7th February 1950

A cargo ship sinks, killing its crew

The MV Killurin was a 565-ton cargo ship, which ran aground and was wrecked on the Sillette reef, close to Noirmont Point. At 4am on 7 February 1950, she had been approaching St Helier with a cargo of slag from Hull. Three of her nine crew were killed, including the captain, 47-year-old Leo Kirwan, who had stayed on the bridge until the bitter end. The other six were rescued by the lifeboat and a nearby fishing boat.
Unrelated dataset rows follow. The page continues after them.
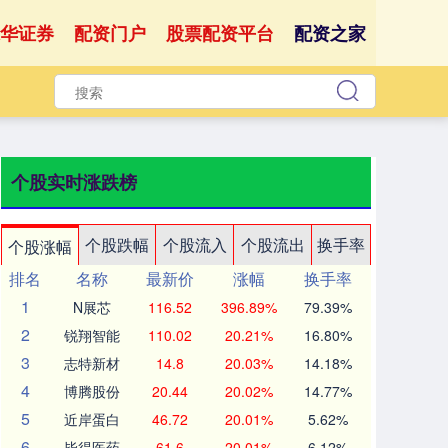
华证券
配资门户
股票配资平台
配资之家
个股实时涨跌榜
个股跌幅
个股流入
个股流出
换手率
个股涨幅
排名
名称
最新价
涨幅
换手率
1
N展芯
116.52
396.89%
79.39%
2
锐翔智能
110.02
20.21%
16.80%
3
志特新材
14.8
20.03%
14.18%
4
博腾股份
20.44
20.02%
14.77%
5
近岸蛋白
46.72
20.01%
5.62%
6
毕得医药
61.6
20.01%
6.12%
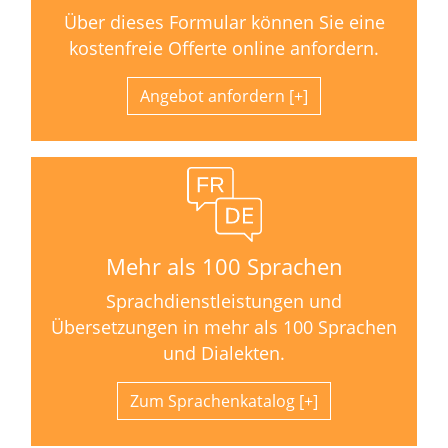
Über dieses Formular können Sie eine
kostenfreie Offerte online anfordern.
Angebot anfordern
Mehr als 100 Sprachen
Sprachdienstleistungen und
Übersetzungen in mehr als 100 Sprachen
und Dialekten.
Zum Sprachenkatalog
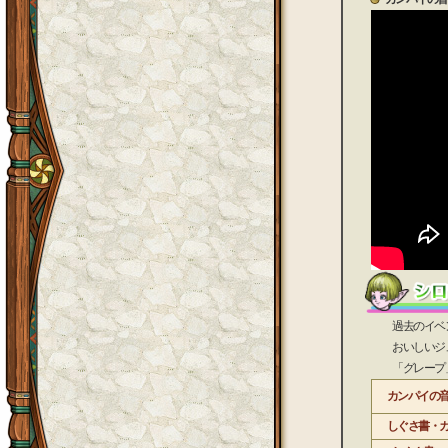
過去のイベント
おいしいジュー
「グレープ」と
カンパイの
しぐさ書・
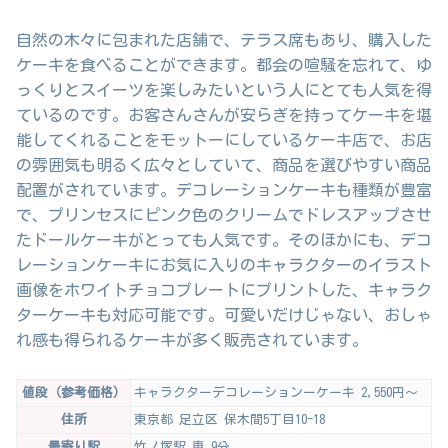
自然の木々に包まれた店舗で、テラス席もあり、購入した
ケーキを食べることができます。都会の喧騒を忘れて、ゆ
っくりとスイーツを楽しみたいという人にとても人気を得
ているのです。お客さんさんが安らぎを持ってケーキを堪
能してくれることをモットーにしているケーキ店で、お店
の雰囲気も明るく広々としていて、商品を選びやすい商品
配置がされています。デコレーションケーキも種類が豊富
で、プリンセスにピンク色のクリームでドレスアップさせ
たドールケーキがとっても人気です。そのほかにも、デコ
レーションケーキにお気に入りのキャラクターのイラスト
画像をホワイトチョコプレートにプリントした、キャラク
ターケーキも対応可能です。可愛いだけじゃない、おしゃ
れ感も得られるケーキが多く販売されています。
値段（参考価格）
キャラクターデコレーションーケーキ 2,550円～
住所
東京都 足立区 保木間5丁目10-18
最寄り駅
竹ノ塚駅 車 9分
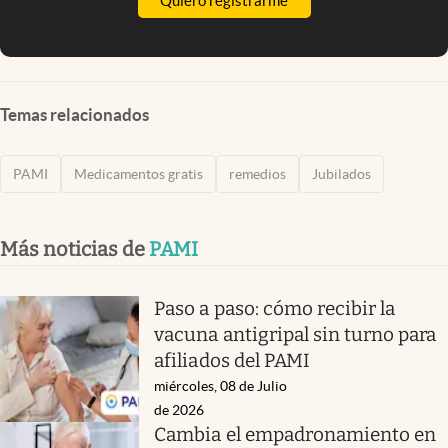
Quiero registrarme
Temas relacionados
PAMI
Medicamentos gratis
remedios
Jubilados
Más noticias de
PAMI
Paso a paso: cómo recibir la
vacuna antigripal sin turno para
afiliados del PAMI
miércoles, 08 de Julio
de 2026
Cambia el empadronamiento en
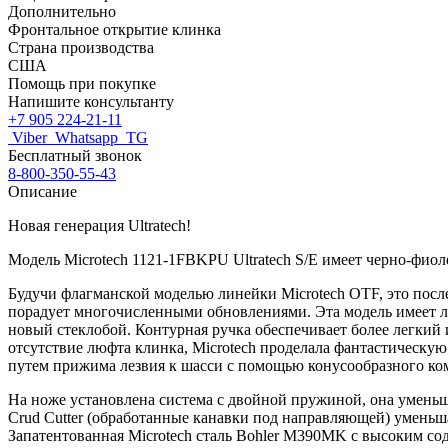
Дополнительно
Фронтальное открытие клинка
Страна производства
США
Помощь при покупке
Напишите консультанту
+7 905 224-21-11
Viber
Whatsapp
TG
Бесплатный звонок
8-800-350-55-43
Описание
Новая генерация Ultratech!
Модель Microtech 1121-1FBKPU Ultratech S/E имеет черно-фио
Будучи флагманской моделью линейки Microtech OTF, это последн
порадует многочисленными обновлениями. Эта модель имеет л
новый стеклобой. Контурная ручка обеспечивает более легкий 
отсутствие люфта клинка, Microtech проделала фантастическую
путем прижима лезвия к шасси с помощью конусообразного ко
На ноже установлена система с двойной пружиной, она уменьша
Crud Cutter (обработанные канавки под направляющей) уменьша
Запатентованная Microtech сталь Bohler M390MK с высоким со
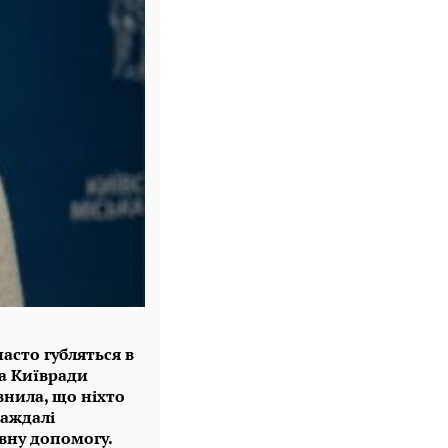
асто губляться в
а Київради
внила, що ніхто
раждалі
вну допомогу.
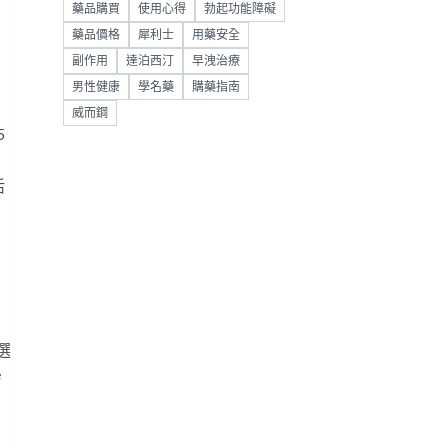
藥品購買
使用心得
勃起功能障礙
藥品價格
犀利士
用藥安全
副作用
達泊西汀
早洩治療
男性健康
學名藥
購藥指南
威而鋼
5
活
選
e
The crew of the fishing boat had watched the collision, having realised some time before it occurred that the Killurin was doomed if she continued on the heading she had taken. They tried to warn the crew by flashing their lights, but the ship continued regardless, eventually striking the rocks with her bow.

Lifeboats capsized

The crew launched one of the lifeboats and three of them boarded it, but the sea was so rough it turned it over, tipping them out and forcing them to hang on until rescue arrived. The men then spent up to a fortnight in hospital before they could return to homes in Ireland.

The bodies of the boatswain and captain were repatriated one week after the collision for burial in Wexford and Dublin respectively.

Captain Kirwan’s son, Tom, visited Jersey in 2005 to present the St Helier lifeboat, which had recovered the body of the drowned boatswain, with a donation in memory of his lost father.

The MV Killurin had been built in 1946 by the Clelands Shipbuilding company in Wallsend, now Swan & Hunter, so was still a young boat when she sank.